Where do you suppose this youngster was headed fifty years ago? I’d say it was a mercy he had no idea where his little car would carry him just a year later…
It was the summer of ’72. That was a very intense summer. It was a summer of exciting and fleeting relationships. It was a summer of deep thoughts and tall mountains and hard work, strenuous physical labor. It was a summer long anticipated that took me completely by surprise. It ambushed me out of nowhere, yet not entirely without warning. The artist Roger Feldman warned me in no uncertain terms as he pointed out what a sheltered suburban life I’d been leading. Of course he was never specific and he needn’t be a prophet to see that life would soon be offering me new challenges. Most likely he’d used much the same language with any number of young men that summer as he led long strings of young people up and down the Canadian Rockies above the fjords of British Columbia. At the time I took the warning as seriously as any teenage kid would, but as it turned out, this warning was just specific enough to be at least a little spooky. Neither of us could’ve known what I would soon be facing.

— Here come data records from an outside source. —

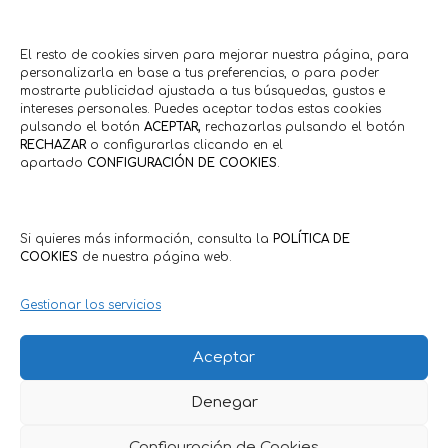
El resto de cookies sirven para mejorar nuestra página, para
personalizarla en base a tus preferencias, o para poder
mostrarte publicidad ajustada a tus búsquedas, gustos e
intereses personales. Puedes aceptar todas estas cookies
pulsando el botón
ACEPTAR,
rechazarlas pulsando el botón
RECHAZAR
o configurarlas clicando en el
apartado
CONFIGURACIÓN DE COOKIES
.
Si quieres más información, consulta la
POLÍTICA DE
COOKIES
de nuestra página web.
Gestionar los servicios
Aceptar
Denegar
Política de Privacidad
·
Política de Cookies
Condiciones Generales Clientes
·
Condiciones Generales
Comercios
Configuración de Cookies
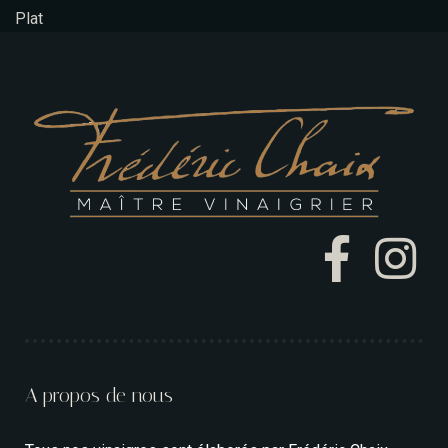
Plat
Envoyer le message
A propos de nous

It was a long hike down that mountain followed by an eight hour voyage back to Vancouver and then followed by an all night drive on to Seattle with my buddy the late Dave Jones at the wheel of Randy Couter’s old beater (that needed another quart of oil every few hundred miles). In the morning I sat at the kitchen table with Mom, Dad, sisters and brothers, all coming and going just as they had my whole life. I was fresh from a hot shower and sat going through my mail, feeling my tired, yet young, strong, hardened body radiating irrational confidence. The black rotary dial phone on the kitchen wall went off. Whoever it was that had been filling in for me while I was off on my mountain adventure had left a van full of newspaper bundles sitting out behind the office of the Eastside Journal. Those newspapers still needed to find all the eyeballs around town who waited impatiently to consume them. The next day was more of the same. Each day as full as the last with some physically demanding something or another, seemingly from dawn to dusk. And the next day and the next and the next more of the same. As each new challenge arose, for a whole long month, Roger’s warning would pop back into my sprawling adolescent mind promising bigger challenges yet to come as some force of the universe continued to toughen me up, mind and body.
Then one bright sunny August day I awoke to find the entire day sprawling out before me containing absolutely no obligations whatsoever. For that one whole day I could be the carefree kid once again. I hopped into my little red car and bounced off up the hill to the high school to engage that tough young mind and body in some of the vigorous touch football that had been going on up there all summer without me. An hour or so later I was crossing the field with the warm afternoon sun on my back and the sweet scent of cut grass in my nostrils. I tossed the ball in the air, snagging it again lightly as it fell. It was that easy motion of the kid at heart that had engaged males of any age or tongue, probably since we had learned that most anything might be flung into the air to some impressive, if not particularly useful, effect.
As the ball dropped lazily, once again, into my grip I spotted my sister Leanne walking hurriedly toward me from the parking lot. Even yet, after all these years, I’m always glad to see my sister, but that afternoon my smile quickly melted into something, I’m still not quite sure what, when I saw that she was crying. Once we came close enough she simply blurted out to me, as best she could, that Dad was dead.
My young soul was suddenly draped in an adult face as I dropped the ball and wrapped an arm around Leanne as we made our way back to the parking lot. All I could think was, “This is it!” But of course I could hardly know what I was talking about. That carefree kid is still in there somewhere, though perhaps, in a decades old body, pretending at life somewhat more carefully since those days. I still had so much growing up yet to do, but those are stories for another day. Maybe these decades later I can at least begin to shed a tear, for myself, for my dad, maybe for a thousand of our tough Norwegian forbears.
I do have a strange little postscript, however. Reaching out to Roger this week I found out that he too had lost his father when Roger was about the age I was when we had that short conversation there on the mountainside in the summer of ’72. Maybe I’ll get to hear that story.